Le gouvernement provincial a déposé une plainte, aujourd’hui, auprès de la Commission du travail et de l’emploi du Nouveau-Brunswick, alléguant que la section locale 1190 du Syndicat canadien de la fonction publique (SCFP) se livre à des pratiques de travail déloyales et à une négociation de mauvaise foi.

« Nous avons reçu des preuves établissant que la section locale 1190 du SCFP a installé, dans les lieux de travail, des affiches qui représentent faussement l’offre du gouvernement provincial afin d’encourager ses membres à voter en faveur d’une grève », a affirmé le premier ministre, Blaine Higgs. « C’est très décevant, et cela semble indiquer que le SCFP est plus intéressé à déclencher une grève qu’à faire des efforts raisonnables et de bonne foi pour conclure une convention collective. »

Une affiche du syndicat invite ses membres à voter « oui » en faveur de la grève s’ils jugent que les employés occasionnels méritent de recevoir plus de 80 pour cent du taux d’emploi et qu’une augmentation salariale de zéro pour cent pour les six premiers mois et 0,5 pour cent tous les six mois par la suite est insuffisante.

M. Higgs a indiqué que les deux déclarations du syndicat au sujet de l’offre du gouvernement provincial sont fausses. L’offre du gouvernement comprend une augmentation du salaire des employés occasionnels ayant moins de six mois consécutifs de service qui passerait de 80 pour cent à 100 pour cent du taux régulier. L’offre comprend aussi des augmentations salariales, à compter du premier jour d’une convention collective – et non six mois plus tard – de 0,625 pour cent tous les six mois au lieu de 0,5 pour cent, durant les quatre premières années; et des augmentations salariales de un pour cent tous les six mois durant les deux dernières années du contrat d’une durée de six ans.

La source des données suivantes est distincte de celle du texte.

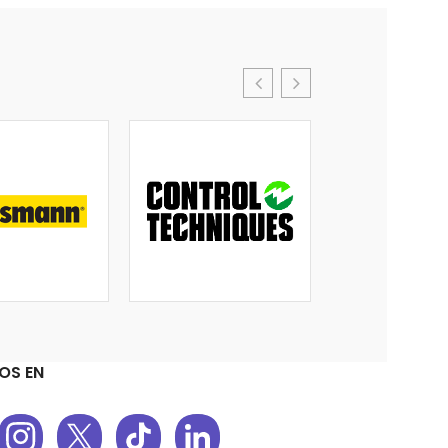
OS EN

La section locale 1190 du SCFP représente plus de 1 500 travailleurs, y compris des personnes de métier, des travailleurs des opérations, des réparateurs d’entretien et d’autres employés qui travaillent surtout au ministère des Transports et de l’Infrastructure, au ministère du Tourisme, du Patrimoine et de la Culture, et à Service Nouveau-Brunswick.